- [Work task]: Please restate word for word the line holding "ПОСЛЕДНА ПРОЛЕТ ЗА ЛИПИТЕ" and every following line through the end of the entries.

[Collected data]
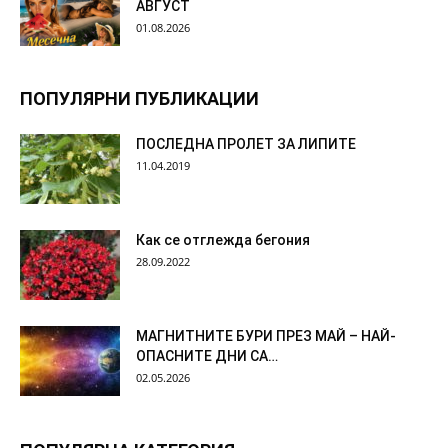
АВГУСТ
01.08.2026
ПОПУЛЯРНИ ПУБЛИКАЦИИ
ПОСЛЕДНА ПРОЛЕТ ЗА ЛИПИТЕ
11.04.2019
Как се отглежда бегония
28.09.2022
МАГНИТНИТЕ БУРИ ПРЕЗ МАЙ – НАЙ-
ОПАСНИТЕ ДНИ СА…
02.05.2026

- [Output of the exercise]:
ПОСЛЕДНА ПРОЛЕТ ЗА ЛИПИТЕ
11.04.2019
Как се отглежда бегония
28.09.2022
МАГНИТНИТЕ БУРИ ПРЕЗ МАЙ – НАЙ-
ОПАСНИТЕ ДНИ СА…
02.05.2026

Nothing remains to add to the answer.